_BRIEF_
Output should begin at the line holding "Total distance: 42.3 NM" and end at the last line of the entries; print those lines verbatim and no others.

++++

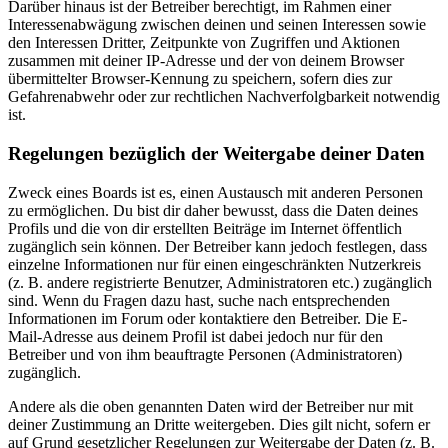
Darüber hinaus ist der Betreiber berechtigt, im Rahmen einer
Interessenabwägung zwischen deinen und seinen Interessen sowie
den Interessen Dritter, Zeitpunkte von Zugriffen und Aktionen
zusammen mit deiner IP-Adresse und der von deinem Browser
übermittelter Browser-Kennung zu speichern, sofern dies zur
Gefahrenabwehr oder zur rechtlichen Nachverfolgbarkeit notwendig
ist.
Regelungen bezüglich der Weitergabe deiner Daten
Zweck eines Boards ist es, einen Austausch mit anderen Personen
zu ermöglichen. Du bist dir daher bewusst, dass die Daten deines
Profils und die von dir erstellten Beiträge im Internet öffentlich
zugänglich sein können. Der Betreiber kann jedoch festlegen, dass
einzelne Informationen nur für einen eingeschränkten Nutzerkreis
(z. B. andere registrierte Benutzer, Administratoren etc.) zugänglich
sind. Wenn du Fragen dazu hast, suche nach entsprechenden
Informationen im Forum oder kontaktiere den Betreiber. Die E-
Mail-Adresse aus deinem Profil ist dabei jedoch nur für den
Betreiber und von ihm beauftragte Personen (Administratoren)
zugänglich.
Andere als die oben genannten Daten wird der Betreiber nur mit
deiner Zustimmung an Dritte weitergeben. Dies gilt nicht, sofern er
auf Grund gesetzlicher Regelungen zur Weitergabe der Daten (z. B.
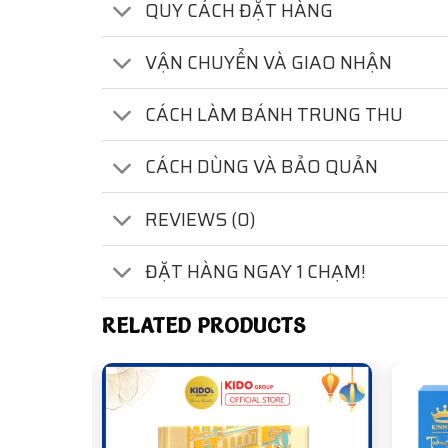
QUY CÁCH ĐẶT HÀNG
VẬN CHUYỂN VÀ GIAO NHẬN
CÁCH LÀM BÁNH TRUNG THU
CÁCH DÙNG VÀ BẢO QUẢN
REVIEWS (0)
ĐẶT HÀNG NGAY 1 CHẠM!
RELATED PRODUCTS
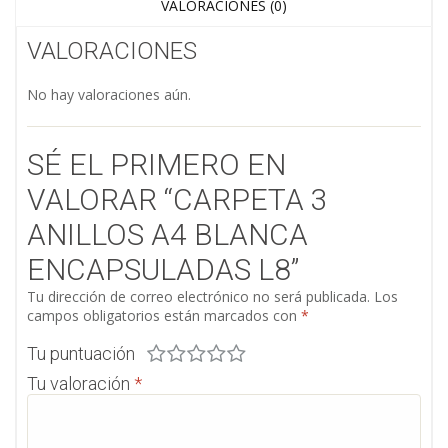
VALORACIONES (0)
VALORACIONES
No hay valoraciones aún.
SÉ EL PRIMERO EN
VALORAR “CARPETA 3
ANILLOS A4 BLANCA
ENCAPSULADAS L8”
Tu dirección de correo electrónico no será publicada.
Los
campos obligatorios están marcados con
*
Tu puntuación
Tu valoración
*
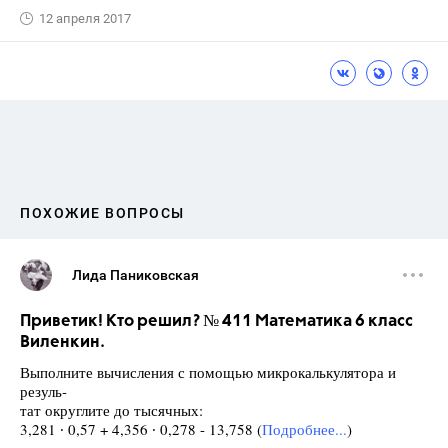
12 апреля 2017
ПОХОЖИЕ ВОПРОСЫ
Лида Паниковская
Приветик! Кто решил? № 411 Математика 6 класс
Виленкин.
Выполните вычисления с помощью микрокалькулятора и
резуль-
тат округлите до тысячных:
3,281 ∙ 0,57 + 4,356 ∙ 0,278 - 13,758 (
Подробнее...
)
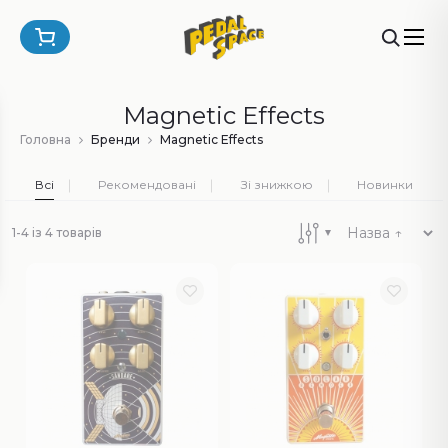
Magnetic Effects
Головна
Бренди
Magnetic Effects
Всі
Рекомендовані
Зі знижкою
Новинки
1-4 із 4 товарів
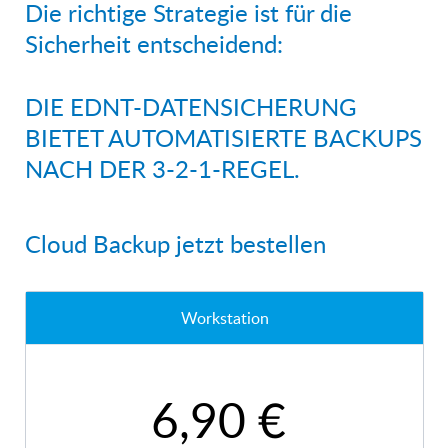
Die richtige Strategie ist für die
Sicherheit entscheidend:
DIE EDNT-DATENSICHERUNG
BIETET AUTOMATISIERTE BACKUPS
NACH DER 3-2-1-REGEL.
Cloud Backup jetzt bestellen
Workstation
6,90 €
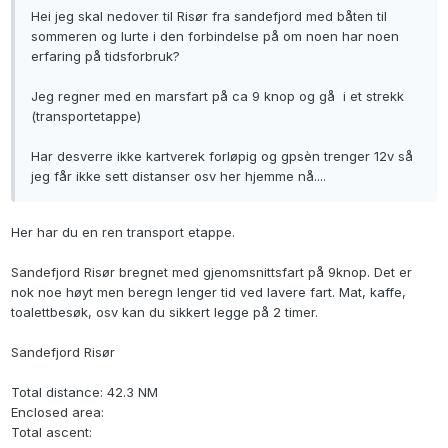
Hei jeg skal nedover til Risør fra sandefjord med båten til
sommeren og lurte i den forbindelse på om noen har noen
erfaring på tidsforbruk?
Jeg regner med en marsfart på ca 9 knop og gå i et strekk
(transportetappe)
Har desverre ikke kartverek forløpig og gpsèn trenger 12v så
jeg får ikke sett distanser osv her hjemme nå....
Her har du en ren transport etappe.
Sandefjord Risør bregnet med gjenomsnittsfart på 9knop. Det er
nok noe høyt men beregn lenger tid ved lavere fart. Mat, kaffe,
toalettbesøk, osv kan du sikkert legge på 2 timer.
Sandefjord Risør
Total distance: 42.3 NM
Enclosed area:
Total ascent:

++++

_RESPONSE AREA_
Total distance: 42.3 NM
Enclosed area:
Total ascent:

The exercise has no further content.